Controversy about LD mapping and its alternatives extends to differences among populations, reflected by the parameters ɛ and t, which are specific to the metric fitted by the Malecot model. We have shown that ρ is more efficient than alternative metrics that continue to be used (3). Estimates of ɛ derived from an evolutionary model for ρ have the least confounding with sample size and are most robust to allele frequencies. One alternative is kinship ϕ, a prediction of the squared correlation coefficient r2 with an unbiased estimate of (χInline graphic − 1)/(N − 1) for a sample of N haplotypes (22). It is usually justified by an equilibrium between drift (measured by effective size Ne, assumed constant) and recombination θ as duration t approaches infinity. Under these strong assumptions, the expected value of ϕ is 1/(1 + 4Neθ), with information estimated for a noncentral χ2 distribution. However, effective population size is not constant and duration is not infinite. A close approach to the general theory requires distance greater than the swept radius 1/ɛ, where all metrics are indistinguishable from their asymptote L (23, 24). Positional cloning by allelic association, especially for major genes with a short history (1, 25), depends on the relation of LD to time within distances less than the swept radius (3). The relation with time is supported by archaeology and history and captured by the Malecot model, but lost when duration approaches infinity. Constancy of effective population size is not assumed by the Malecot model, but is required by asymptotic theory. There is an intermediate range of θ, perhaps between 0.02 and 0.10, where equilibrium is approached in a few centuries and therefore ρ may be more closely related to Ne than to t as ρ ∼ (1 − L)/(1 + 2Neθ) + L, but the excess over L in this range is small. On present evidence it does not seem useful to pursue alternatives to the Malecot model for ρ.

Choice of population influences ɛ and t: pedigrees, villages, provinces, and countries have different values, but the origins of samples used for studies of human diversity are rarely specified with precision. Populations with few founders and small values of t are expected and observed to have small values of ɛ (26, 27), but the magnitude of this effect is uncertain. Slatkin (28) argued that a stable population should have smaller values of ɛ (i.e., more LD) than an expanding population, but his argument was based on simulations with different effective sizes. Population genetic theory shows that the effective size is the harmonic mean of values over t generations, which is unaffected by the order of those values and is therefore not systematically different for stable and expanding populations (3).

The data in Table 2 are ambiguous in the absence of sample definition and they do not justify enthusiasm about high LD in isolates.
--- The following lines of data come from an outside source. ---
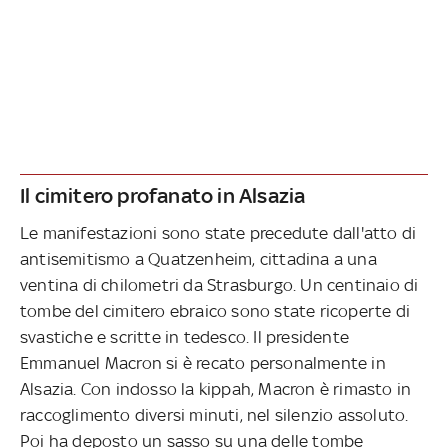
Il cimitero profanato in Alsazia
Le manifestazioni sono state precedute dall'atto di
antisemitismo a Quatzenheim, cittadina a una
ventina di chilometri da Strasburgo. Un centinaio di
tombe del cimitero ebraico sono state ricoperte di
svastiche e scritte in tedesco. Il presidente
Emmanuel Macron si è recato personalmente in
Alsazia. Con indosso la kippah, Macron è rimasto in
raccoglimento diversi minuti, nel silenzio assoluto.
Poi ha deposto un sasso su una delle tombe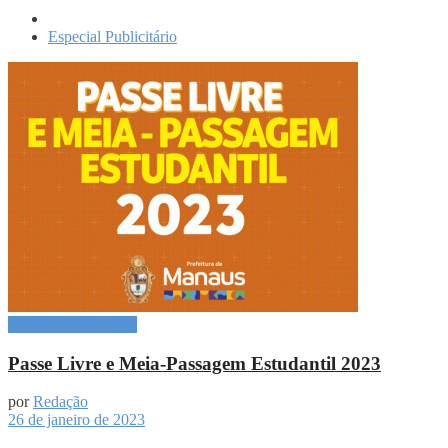
Especial Publicitário
Especial Publicitário
Passe Livre e Meia-Passagem Estudantil 2023
por
Redação
26 de janeiro de 2023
However, part of this material has been used to support the opposite conclusion (23). These authors reexamined a small subset of the data (9), selected by the largest values of r2 = χ2/N in a Finnish sample (regardless of distance), among SNP pairs informative in the Sardinian sample, where many markers were not typed. Even in these unrepresentative data we were unable to confirm high values of LD at large distances in isolates relative to the Centre d'Etude du Polymorphisme Humain (CEPH) sample, which is a mixture from four populations (French, Utahan, Venezuelan, and Amish). Data on the Ashkenazi sample from which 17 pairs were chosen (23) will be awaited with interest. Their metric was the ratio of r2 in two samples, which is far too skewed for a parametric test. On the evidence, a conspicuously high value of LD in isolates has not been demonstrated.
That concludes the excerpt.